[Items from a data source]
***

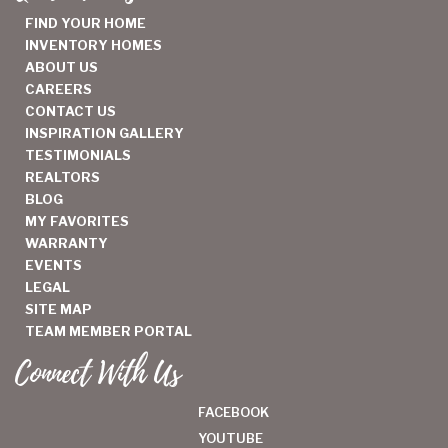
FIND YOUR HOME
INVENTORY HOMES
ABOUT US
CAREERS
CONTACT US
INSPIRATION GALLERY
TESTIMONIALS
REALTORS
BLOG
MY FAVORITES
WARRANTY
EVENTS
LEGAL
SITE MAP
TEAM MEMBER PORTAL
Connect With Us
FACEBOOK
YOUTUBE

***

◆ Task objective ◆
Copy every entry exactly, leaving out the pictures.

◆ Answer to the problem ◆
FIND YOUR HOME
INVENTORY HOMES
ABOUT US
CAREERS
CONTACT US
INSPIRATION GALLERY
TESTIMONIALS
REALTORS
BLOG
MY FAVORITES
WARRANTY
EVENTS
LEGAL
SITE MAP
TEAM MEMBER PORTAL
Connect With Us
FACEBOOK
YOUTUBE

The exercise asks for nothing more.